Pushing was the best bit. That’s something I never thought I’d say. I finally had an element of control. I felt strong and determined to push the baby out. I didn’t need to scream or yell. The midwife and BFG could see the baby’s head. But the baby’s heart rate was fluctuating and a doctor appeared and said that he wanted to make a cut and use a ventouse to get the baby out quickly. He said, ‘You’ll do it in another ten pushes, whereas if I help we can do it in one, and we want the baby out now’. I didn’t realise that he would make the cut whilst I was pushing. It was the strangest and most counterintuitive thing, to forcefully push your baby in the direction of a man wielding a knife. I felt blind panic but did what I was ordered to. It all happened very fast, I didn’t feel any pain and suddenly there was a baby being placed on my chest.

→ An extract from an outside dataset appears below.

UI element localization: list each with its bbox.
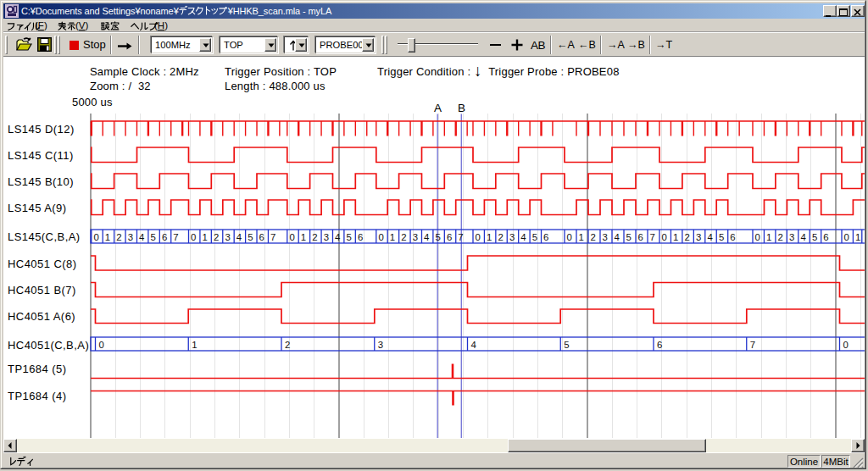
svg-text:(V): (V) — [75, 20, 89, 30]
svg-text:(F): (F) — [35, 20, 47, 30]
svg-text:(H): (H) — [154, 20, 168, 30]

I didn’t cry. Again, this surprised me. I cried watching Bridget Jones hold her baby for the first time. Heck, I even cried when she had her scan. But not for my baby. I felt relieved and happy and strangely calm and kept whispering things like ‘hello darling’. BFG cut the cord. The baby pooed all over me. Babies’ first poos are thick and black like tar. They don’t show that in films or on TV. BFG cleared up all the poo. This was a fitting introduction to our new life of wonder and cleaning up shit.

The final saga was that my placenta didn’t come out. It’s meant to swiftly follow the birth but it wouldn’t come, even with the doctor tugging. So then I was wheeled off to theatre, given a full spinal block, and they extracted the placenta and stitched me up. Not a great finale, but I was soon reunited with my family. I cooed over the baby and marvelled: I did it, I did it, I did it.